§ WHAT IS NEEDED: Using the material below, return exactly the lines between the one holding "Batería Varta Blue" and the one holding "AmiraShop je registrován na Puncovním úřadě.", inclusive, and no others.
[GIVEN RECORDS Boundary: Start]
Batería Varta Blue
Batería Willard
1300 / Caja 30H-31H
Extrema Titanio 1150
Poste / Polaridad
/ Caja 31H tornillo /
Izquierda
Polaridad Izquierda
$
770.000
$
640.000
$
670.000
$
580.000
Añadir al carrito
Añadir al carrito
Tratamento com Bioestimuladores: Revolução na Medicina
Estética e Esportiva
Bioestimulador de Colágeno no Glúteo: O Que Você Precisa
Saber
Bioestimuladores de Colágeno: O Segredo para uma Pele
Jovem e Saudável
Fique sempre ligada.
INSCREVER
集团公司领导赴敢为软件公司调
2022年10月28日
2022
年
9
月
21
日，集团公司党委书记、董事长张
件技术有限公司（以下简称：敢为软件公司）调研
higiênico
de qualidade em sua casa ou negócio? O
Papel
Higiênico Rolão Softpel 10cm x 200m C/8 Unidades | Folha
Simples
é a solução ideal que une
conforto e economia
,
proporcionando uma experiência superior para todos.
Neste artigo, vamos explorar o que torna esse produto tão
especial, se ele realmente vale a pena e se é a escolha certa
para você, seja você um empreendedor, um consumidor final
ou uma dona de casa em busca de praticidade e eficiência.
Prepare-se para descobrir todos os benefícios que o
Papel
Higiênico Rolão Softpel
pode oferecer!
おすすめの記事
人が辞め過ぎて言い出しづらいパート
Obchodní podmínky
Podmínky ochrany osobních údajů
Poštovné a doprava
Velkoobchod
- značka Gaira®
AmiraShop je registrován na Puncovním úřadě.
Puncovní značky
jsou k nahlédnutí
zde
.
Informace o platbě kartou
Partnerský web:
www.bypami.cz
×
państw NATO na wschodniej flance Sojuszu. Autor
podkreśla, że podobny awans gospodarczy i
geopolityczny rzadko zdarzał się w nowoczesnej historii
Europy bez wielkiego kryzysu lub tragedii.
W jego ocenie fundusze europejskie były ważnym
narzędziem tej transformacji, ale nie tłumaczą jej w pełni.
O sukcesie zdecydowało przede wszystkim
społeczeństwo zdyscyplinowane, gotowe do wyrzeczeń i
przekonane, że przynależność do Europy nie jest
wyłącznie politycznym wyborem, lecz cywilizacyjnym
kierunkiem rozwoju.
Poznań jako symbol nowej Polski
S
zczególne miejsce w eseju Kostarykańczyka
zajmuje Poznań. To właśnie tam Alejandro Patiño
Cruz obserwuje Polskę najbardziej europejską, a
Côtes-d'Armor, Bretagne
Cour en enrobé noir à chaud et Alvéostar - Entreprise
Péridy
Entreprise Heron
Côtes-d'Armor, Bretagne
[GIVEN RECORDS Boundary: End]
[GIVEN RECORDS Boundary: Start]
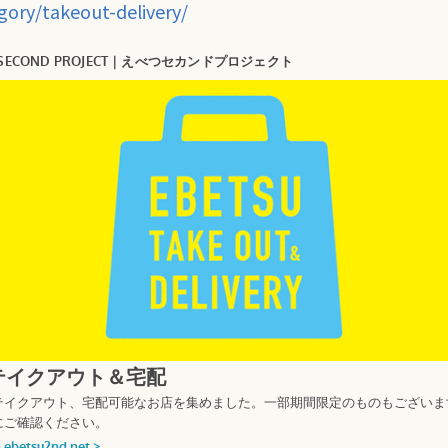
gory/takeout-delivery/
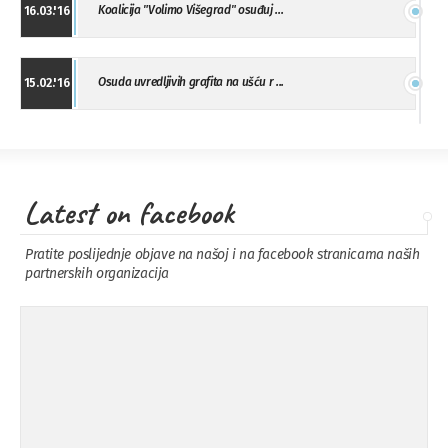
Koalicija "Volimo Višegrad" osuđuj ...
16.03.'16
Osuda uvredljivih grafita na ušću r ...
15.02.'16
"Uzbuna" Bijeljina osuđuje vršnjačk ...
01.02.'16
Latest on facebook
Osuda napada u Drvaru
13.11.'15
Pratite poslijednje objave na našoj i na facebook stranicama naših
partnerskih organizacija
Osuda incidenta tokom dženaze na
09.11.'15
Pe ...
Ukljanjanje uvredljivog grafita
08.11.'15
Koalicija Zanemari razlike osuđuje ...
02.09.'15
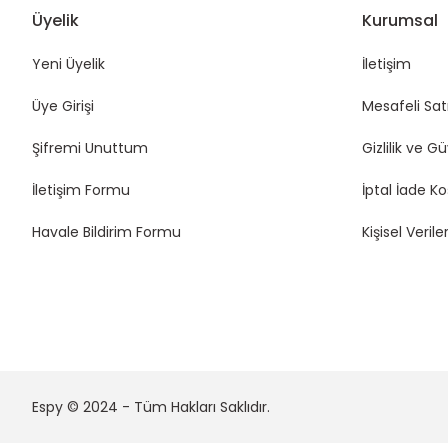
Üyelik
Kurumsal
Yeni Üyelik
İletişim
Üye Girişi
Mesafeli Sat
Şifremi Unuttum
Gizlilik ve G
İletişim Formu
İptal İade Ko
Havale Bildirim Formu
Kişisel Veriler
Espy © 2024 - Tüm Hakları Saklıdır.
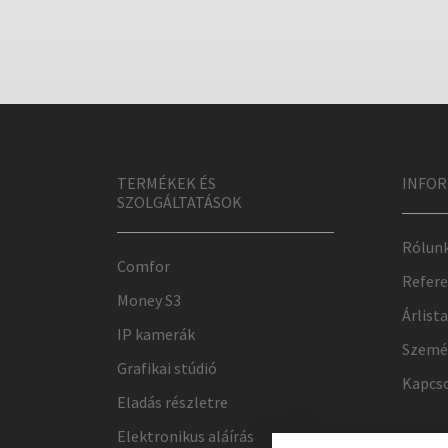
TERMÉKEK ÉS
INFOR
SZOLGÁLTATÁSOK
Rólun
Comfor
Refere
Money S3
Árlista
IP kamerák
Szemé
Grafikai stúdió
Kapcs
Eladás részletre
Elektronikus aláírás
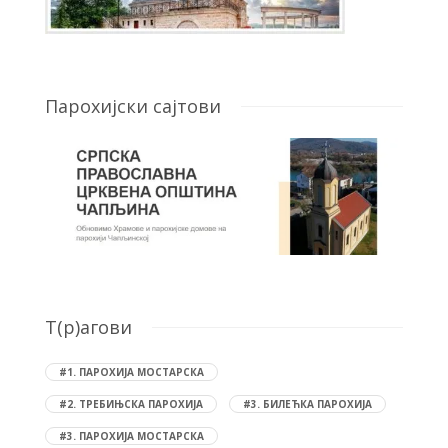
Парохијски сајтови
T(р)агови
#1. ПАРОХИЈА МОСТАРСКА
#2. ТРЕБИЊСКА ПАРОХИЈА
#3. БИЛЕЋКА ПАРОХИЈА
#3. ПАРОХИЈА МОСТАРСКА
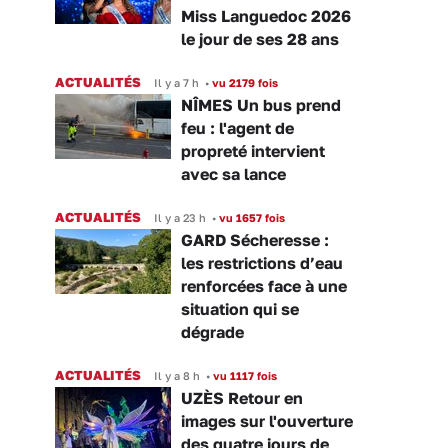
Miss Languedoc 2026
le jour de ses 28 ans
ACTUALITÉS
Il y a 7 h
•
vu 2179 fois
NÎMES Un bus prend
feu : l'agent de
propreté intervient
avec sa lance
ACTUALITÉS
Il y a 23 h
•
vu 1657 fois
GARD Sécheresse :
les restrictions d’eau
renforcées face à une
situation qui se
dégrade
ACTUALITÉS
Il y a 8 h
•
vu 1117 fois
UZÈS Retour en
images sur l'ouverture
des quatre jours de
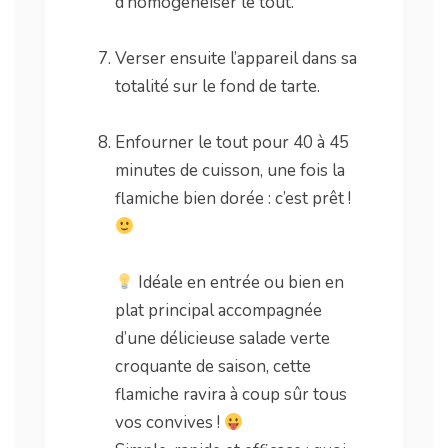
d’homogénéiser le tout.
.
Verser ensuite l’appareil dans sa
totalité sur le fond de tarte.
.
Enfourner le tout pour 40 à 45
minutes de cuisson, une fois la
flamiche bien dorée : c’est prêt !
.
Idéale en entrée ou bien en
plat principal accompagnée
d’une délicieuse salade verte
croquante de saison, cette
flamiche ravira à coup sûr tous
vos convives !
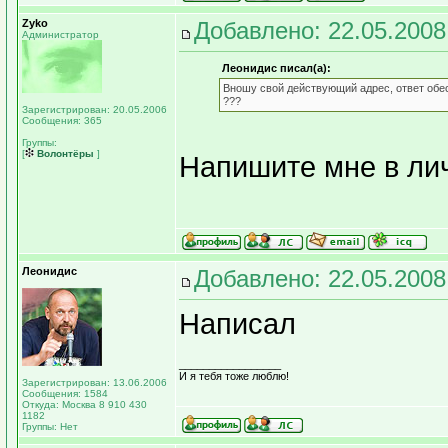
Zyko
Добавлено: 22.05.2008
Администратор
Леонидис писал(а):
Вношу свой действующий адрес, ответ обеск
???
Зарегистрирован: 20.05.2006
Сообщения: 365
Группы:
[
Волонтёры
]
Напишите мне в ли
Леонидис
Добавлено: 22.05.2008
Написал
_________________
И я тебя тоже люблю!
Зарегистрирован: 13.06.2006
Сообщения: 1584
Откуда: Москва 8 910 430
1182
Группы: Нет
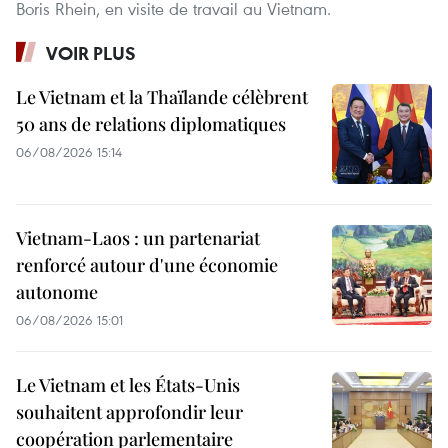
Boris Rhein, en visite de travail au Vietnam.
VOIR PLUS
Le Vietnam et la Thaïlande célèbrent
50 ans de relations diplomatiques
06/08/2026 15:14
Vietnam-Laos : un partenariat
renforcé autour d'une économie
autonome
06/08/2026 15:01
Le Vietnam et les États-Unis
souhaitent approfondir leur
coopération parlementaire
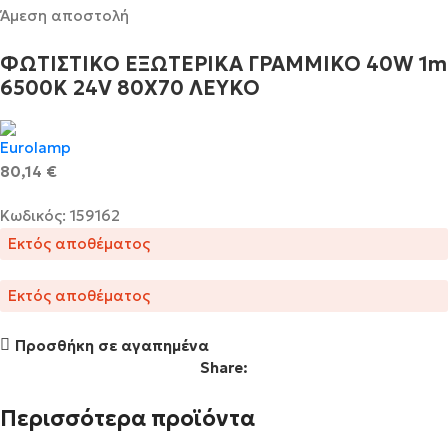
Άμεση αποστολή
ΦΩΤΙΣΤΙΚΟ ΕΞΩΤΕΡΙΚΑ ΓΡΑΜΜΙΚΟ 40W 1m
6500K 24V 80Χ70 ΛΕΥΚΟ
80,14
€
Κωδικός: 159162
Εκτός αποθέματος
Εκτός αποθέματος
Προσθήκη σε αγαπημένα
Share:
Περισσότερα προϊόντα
[GIVEN RECORDS Boundary: End]
[GIVEN RECORDS Boundary: Start]
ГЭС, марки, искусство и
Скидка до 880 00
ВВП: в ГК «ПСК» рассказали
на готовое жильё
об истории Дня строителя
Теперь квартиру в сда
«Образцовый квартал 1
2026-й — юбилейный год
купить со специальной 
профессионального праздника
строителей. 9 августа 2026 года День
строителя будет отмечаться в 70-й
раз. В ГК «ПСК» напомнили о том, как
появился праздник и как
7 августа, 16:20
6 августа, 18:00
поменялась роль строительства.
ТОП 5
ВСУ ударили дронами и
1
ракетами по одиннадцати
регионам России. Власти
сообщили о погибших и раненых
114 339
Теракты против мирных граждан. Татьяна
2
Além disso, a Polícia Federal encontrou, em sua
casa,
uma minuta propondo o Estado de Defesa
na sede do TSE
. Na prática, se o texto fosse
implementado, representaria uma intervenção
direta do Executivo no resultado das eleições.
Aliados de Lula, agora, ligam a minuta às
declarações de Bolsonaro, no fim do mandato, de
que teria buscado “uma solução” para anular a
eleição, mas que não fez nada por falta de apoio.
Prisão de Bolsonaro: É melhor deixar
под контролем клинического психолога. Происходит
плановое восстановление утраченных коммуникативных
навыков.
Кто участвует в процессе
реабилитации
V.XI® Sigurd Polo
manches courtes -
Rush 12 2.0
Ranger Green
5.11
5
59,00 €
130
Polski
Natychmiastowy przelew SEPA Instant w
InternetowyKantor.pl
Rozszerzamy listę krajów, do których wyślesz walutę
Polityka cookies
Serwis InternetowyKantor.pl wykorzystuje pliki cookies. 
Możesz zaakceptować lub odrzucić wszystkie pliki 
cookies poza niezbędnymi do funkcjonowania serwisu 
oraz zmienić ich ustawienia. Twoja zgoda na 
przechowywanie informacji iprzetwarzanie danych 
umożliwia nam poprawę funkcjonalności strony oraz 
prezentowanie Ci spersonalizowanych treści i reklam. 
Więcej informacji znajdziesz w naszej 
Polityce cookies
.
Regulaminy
[GIVEN RECORDS Boundary: End]
§ SOLUTION FOR THIS TASK:
Batería Varta Blue
Batería Willard
1300 / Caja 30H-31H
Extrema Titanio 1150
Poste / Polaridad
/ Caja 31H tornillo /
Izquierda
Polaridad Izquierda
$
770.000
$
640.000
$
670.000
$
580.000
Añadir al carrito
Añadir al carrito
Tratamento com Bioestimuladores: Revolução na Medicina
Estética e Esportiva
Bioestimulador de Colágeno no Glúteo: O Que Você Precisa
Saber
Bioestimuladores de Colágeno: O Segredo para uma Pele
Jovem e Saudável
Fique sempre ligada.
INSCREVER
集团公司领导赴敢为软件公司调
2022年10月28日
2022
年
9
月
21
日，集团公司党委书记、董事长张
件技术有限公司（以下简称：敢为软件公司）调研
higiênico
de qualidade em sua casa ou negócio? O
Papel
Higiênico Rolão Softpel 10cm x 200m C/8 Unidades | Folha
Simples
é a solução ideal que une
conforto e economia
,
proporcionando uma experiência superior para todos.
Neste artigo, vamos explorar o que torna esse produto tão
especial, se ele realmente vale a pena e se é a escolha certa
para você, seja você um empreendedor, um consumidor final
ou uma dona de casa em busca de praticidade e eficiência.
Prepare-se para descobrir todos os benefícios que o
Papel
Higiênico Rolão Softpel
pode oferecer!
おすすめの記事
人が辞め過ぎて言い出しづらいパート
Obchodní podmínky
Podmínky ochrany osobních údajů
Poštovné a doprava
Velkoobchod
- značka Gaira®
AmiraShop je registrován na Puncovním úřadě.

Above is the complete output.